───── DATA FOR ANALYSIS ─────
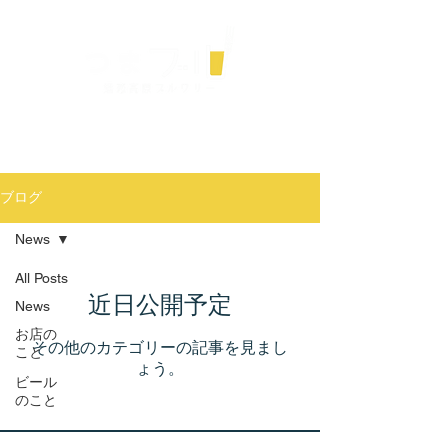
ME
NU
群馬県嬬恋村の自家醸造のマイクロブルワリー
店頭でクラフトビールを販売中!!
店内でのテイスティング＆お持ち帰りどちらもOK
ブログ
News
All Posts
近日公開予定
News
お店の
その他のカテゴリーの記事を見まし
こと
ょう。
ビール
のこと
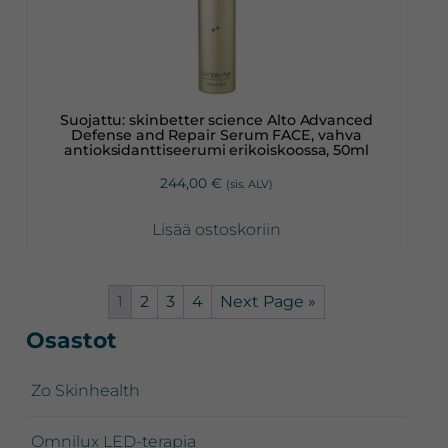
Suojattu: skinbetter science Alto Advanced
Defense and Repair Serum FACE, vahva
antioksidanttiseerumi erikoiskoossa, 50ml
244,00
€
(sis. ALV)
Lisää ostoskoriin
1
2
3
4
Next Page »
Ensisijainen
Osastot
sivupalkki
Zo Skinhealth
Omnilux LED-terapia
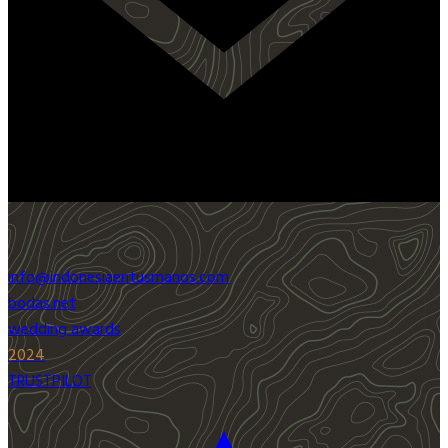
info@indonesiaentusmanos.com
bodas.net
wedding awards
2024
TRUSTPILOT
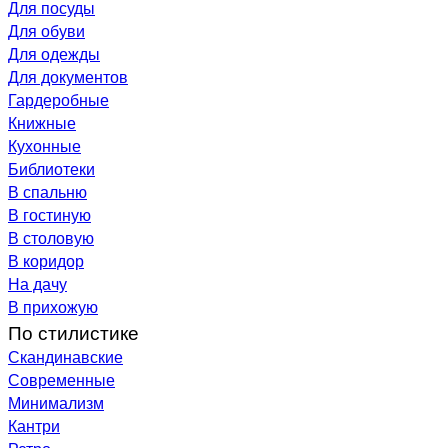
Для посуды
Для обуви
Для одежды
Для документов
Гардеробные
Книжные
Кухонные
Библиотеки
В спальню
В гостиную
В столовую
В коридор
На дачу
В прихожую
По стилистике
Скандинавские
Современные
Минимализм
Кантри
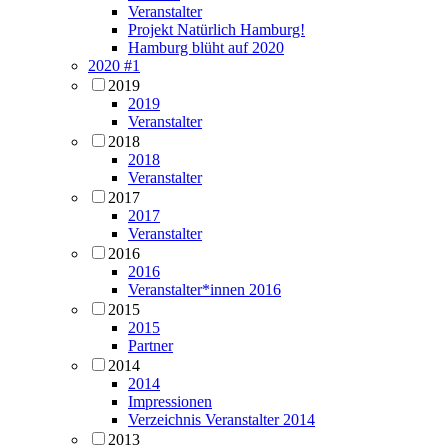
Veranstalter
Projekt Natürlich Hamburg!
Hamburg blüht auf 2020
2020 #1
2019
2019
Veranstalter
2018
2018
Veranstalter
2017
2017
Veranstalter
2016
2016
Veranstalter*innen 2016
2015
2015
Partner
2014
2014
Impressionen
Verzeichnis Veranstalter 2014
2013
─────
### EXERCISE
Count the lines in the records that include the word "Hamburg". Report the total alone.

### ANSWER TO THE EXERCISE
2